When the line containing "Peeling Enzymatique Tropical / Tropical En" is found in the data below, copy it and each line after it through the line containing "maintain results.", exactly and with no others.

**DATA FOR THE TASK**
- Opening Delimiter -

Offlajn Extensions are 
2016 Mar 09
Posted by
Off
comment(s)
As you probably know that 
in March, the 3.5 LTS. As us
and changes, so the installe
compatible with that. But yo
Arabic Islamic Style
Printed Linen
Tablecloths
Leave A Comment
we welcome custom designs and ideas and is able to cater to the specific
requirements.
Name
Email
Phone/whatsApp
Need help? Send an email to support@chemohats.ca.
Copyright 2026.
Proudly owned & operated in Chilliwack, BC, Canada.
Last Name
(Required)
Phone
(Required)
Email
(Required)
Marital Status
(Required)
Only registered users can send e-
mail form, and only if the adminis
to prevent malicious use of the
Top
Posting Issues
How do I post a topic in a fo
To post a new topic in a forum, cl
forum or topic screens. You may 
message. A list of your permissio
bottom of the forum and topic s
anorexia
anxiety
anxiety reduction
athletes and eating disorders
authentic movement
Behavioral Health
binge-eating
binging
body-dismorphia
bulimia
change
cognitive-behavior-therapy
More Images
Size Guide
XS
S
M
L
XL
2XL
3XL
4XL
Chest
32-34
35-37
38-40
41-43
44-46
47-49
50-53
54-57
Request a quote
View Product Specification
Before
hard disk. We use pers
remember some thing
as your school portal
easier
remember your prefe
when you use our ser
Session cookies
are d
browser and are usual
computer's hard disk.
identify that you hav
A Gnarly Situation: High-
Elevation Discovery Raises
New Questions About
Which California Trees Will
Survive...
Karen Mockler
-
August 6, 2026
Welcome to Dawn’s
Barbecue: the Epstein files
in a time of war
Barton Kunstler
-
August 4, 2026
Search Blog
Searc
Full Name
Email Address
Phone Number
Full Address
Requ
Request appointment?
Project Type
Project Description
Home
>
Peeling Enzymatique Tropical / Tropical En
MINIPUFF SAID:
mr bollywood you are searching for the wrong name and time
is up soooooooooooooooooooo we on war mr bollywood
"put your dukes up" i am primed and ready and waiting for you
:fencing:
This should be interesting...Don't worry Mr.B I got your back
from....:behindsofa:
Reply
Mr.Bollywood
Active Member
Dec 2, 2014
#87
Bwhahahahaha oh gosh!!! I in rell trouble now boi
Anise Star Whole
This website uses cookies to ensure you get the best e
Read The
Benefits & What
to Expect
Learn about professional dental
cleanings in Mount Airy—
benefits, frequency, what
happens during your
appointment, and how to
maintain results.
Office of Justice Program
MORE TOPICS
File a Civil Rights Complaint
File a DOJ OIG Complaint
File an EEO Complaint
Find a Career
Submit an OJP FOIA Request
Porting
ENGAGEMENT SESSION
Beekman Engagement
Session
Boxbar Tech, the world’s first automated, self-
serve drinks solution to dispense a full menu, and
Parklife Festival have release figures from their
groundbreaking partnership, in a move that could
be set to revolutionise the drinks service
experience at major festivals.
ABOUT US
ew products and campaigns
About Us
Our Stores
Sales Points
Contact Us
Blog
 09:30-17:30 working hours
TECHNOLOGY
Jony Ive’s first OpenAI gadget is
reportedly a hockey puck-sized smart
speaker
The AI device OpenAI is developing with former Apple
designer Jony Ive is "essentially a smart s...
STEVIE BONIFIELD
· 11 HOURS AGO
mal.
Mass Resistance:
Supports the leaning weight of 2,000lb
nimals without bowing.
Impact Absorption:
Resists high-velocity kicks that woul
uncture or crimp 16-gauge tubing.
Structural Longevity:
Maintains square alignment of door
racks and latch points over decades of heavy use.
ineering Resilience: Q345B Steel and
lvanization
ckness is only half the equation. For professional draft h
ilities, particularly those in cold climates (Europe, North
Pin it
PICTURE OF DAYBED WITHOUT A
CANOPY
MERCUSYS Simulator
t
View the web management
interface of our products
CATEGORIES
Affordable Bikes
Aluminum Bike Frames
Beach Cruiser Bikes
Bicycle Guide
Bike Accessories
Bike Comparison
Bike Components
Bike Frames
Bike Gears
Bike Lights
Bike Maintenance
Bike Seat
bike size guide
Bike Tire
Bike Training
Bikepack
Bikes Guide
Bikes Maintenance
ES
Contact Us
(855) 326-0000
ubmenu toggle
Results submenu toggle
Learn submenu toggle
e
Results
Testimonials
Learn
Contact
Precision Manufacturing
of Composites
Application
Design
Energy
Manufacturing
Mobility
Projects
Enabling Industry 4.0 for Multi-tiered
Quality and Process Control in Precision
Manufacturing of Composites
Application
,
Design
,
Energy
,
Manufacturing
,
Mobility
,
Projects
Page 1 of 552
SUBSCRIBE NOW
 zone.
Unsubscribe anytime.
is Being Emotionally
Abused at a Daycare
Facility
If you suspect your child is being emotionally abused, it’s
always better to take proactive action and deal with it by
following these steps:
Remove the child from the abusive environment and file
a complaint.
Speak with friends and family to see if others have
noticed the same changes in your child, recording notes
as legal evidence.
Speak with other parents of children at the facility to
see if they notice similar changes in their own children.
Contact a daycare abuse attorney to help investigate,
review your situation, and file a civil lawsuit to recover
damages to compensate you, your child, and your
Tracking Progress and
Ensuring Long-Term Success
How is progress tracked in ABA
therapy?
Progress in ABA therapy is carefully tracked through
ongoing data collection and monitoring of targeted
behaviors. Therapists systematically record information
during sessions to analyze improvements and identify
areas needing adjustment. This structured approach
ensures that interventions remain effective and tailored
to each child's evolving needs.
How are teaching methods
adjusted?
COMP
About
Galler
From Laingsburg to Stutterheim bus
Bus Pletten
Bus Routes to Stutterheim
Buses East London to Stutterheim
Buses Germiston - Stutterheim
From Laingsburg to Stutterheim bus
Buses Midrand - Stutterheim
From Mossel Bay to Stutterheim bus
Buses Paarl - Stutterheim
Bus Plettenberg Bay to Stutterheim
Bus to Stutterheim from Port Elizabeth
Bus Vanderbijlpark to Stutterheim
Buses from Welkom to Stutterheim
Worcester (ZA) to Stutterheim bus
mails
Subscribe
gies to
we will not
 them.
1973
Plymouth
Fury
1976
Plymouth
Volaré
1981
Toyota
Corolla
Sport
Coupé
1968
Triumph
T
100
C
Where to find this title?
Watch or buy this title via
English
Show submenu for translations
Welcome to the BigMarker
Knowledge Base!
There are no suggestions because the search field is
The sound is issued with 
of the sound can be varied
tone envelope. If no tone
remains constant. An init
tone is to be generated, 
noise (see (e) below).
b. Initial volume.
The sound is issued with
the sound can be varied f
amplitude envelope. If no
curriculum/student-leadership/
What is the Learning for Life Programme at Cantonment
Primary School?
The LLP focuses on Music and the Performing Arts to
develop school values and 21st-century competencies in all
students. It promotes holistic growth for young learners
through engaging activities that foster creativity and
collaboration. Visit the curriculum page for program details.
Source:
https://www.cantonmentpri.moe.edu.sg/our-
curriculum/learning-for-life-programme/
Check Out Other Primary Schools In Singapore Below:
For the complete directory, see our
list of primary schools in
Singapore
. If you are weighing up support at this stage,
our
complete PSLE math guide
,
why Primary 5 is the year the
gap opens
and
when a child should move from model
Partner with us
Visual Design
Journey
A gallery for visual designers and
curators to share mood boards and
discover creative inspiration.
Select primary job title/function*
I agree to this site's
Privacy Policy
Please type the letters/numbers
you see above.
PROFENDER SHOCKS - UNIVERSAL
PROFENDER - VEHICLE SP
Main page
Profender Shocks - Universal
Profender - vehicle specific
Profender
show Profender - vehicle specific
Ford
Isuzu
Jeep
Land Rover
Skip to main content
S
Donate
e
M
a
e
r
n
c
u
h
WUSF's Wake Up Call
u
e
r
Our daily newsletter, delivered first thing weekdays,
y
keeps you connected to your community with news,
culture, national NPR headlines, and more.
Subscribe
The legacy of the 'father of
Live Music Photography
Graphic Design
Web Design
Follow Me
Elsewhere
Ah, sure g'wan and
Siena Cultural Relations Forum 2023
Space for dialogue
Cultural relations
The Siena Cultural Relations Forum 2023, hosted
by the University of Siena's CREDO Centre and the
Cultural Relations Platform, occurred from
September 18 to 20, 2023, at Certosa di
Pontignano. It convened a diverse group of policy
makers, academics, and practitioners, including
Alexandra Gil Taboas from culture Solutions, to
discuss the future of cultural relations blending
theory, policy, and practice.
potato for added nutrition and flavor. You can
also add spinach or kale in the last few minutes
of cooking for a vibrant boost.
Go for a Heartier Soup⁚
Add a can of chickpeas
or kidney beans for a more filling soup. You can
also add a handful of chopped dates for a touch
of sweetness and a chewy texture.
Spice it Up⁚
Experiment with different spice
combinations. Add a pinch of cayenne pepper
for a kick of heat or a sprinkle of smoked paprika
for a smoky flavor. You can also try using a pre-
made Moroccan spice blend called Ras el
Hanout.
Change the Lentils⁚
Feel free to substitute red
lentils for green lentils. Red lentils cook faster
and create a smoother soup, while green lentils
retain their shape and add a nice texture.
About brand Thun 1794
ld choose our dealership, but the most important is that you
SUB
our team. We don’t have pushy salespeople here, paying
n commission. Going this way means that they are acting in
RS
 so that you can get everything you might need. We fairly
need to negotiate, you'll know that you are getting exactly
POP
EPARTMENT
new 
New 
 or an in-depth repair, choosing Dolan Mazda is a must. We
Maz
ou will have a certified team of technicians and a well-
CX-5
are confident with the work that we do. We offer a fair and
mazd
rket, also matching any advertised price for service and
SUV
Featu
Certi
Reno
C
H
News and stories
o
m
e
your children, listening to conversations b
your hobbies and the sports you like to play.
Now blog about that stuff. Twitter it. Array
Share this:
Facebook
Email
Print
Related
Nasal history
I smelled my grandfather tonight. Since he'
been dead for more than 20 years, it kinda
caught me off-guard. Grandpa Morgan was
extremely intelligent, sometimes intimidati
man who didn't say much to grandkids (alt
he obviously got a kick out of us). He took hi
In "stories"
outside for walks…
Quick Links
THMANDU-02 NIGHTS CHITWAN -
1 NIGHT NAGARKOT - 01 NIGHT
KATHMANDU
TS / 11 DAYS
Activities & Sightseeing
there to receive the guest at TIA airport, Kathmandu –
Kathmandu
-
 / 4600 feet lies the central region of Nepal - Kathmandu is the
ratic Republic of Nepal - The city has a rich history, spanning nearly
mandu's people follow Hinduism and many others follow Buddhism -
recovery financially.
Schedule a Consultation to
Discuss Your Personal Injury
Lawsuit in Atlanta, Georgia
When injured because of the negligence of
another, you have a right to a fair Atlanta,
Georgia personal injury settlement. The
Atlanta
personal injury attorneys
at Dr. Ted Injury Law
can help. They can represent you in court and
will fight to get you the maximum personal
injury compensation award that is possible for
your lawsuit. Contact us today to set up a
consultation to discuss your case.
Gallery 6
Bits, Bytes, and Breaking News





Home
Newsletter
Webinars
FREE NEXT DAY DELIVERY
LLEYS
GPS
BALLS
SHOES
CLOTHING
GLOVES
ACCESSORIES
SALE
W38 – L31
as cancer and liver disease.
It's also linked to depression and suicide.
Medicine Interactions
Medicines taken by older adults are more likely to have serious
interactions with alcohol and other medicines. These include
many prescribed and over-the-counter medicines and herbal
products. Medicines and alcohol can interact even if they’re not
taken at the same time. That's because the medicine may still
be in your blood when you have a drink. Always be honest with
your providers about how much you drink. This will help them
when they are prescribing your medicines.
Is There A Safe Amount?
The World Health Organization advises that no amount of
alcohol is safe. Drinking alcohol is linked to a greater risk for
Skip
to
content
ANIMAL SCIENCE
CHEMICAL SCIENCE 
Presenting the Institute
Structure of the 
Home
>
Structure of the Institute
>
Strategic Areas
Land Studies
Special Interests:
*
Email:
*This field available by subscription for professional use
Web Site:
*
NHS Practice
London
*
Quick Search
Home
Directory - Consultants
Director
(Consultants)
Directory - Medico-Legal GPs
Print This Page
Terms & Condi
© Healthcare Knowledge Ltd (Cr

- Closing Delimiter -

**RESPONSE**
Peeling Enzymatique Tropical / Tropical En
MINIPUFF SAID:
mr bollywood you are searching for the wrong name and time
is up soooooooooooooooooooo we on war mr bollywood
"put your dukes up" i am primed and ready and waiting for you
:fencing:
This should be interesting...Don't worry Mr.B I got your back
from....:behindsofa:
Reply
Mr.Bollywood
Active Member
Dec 2, 2014
#87
Bwhahahahaha oh gosh!!! I in rell trouble now boi
Anise Star Whole
This website uses cookies to ensure you get the best e
Read The
Benefits & What
to Expect
Learn about professional dental
cleanings in Mount Airy—
benefits, frequency, what
happens during your
appointment, and how to
maintain results.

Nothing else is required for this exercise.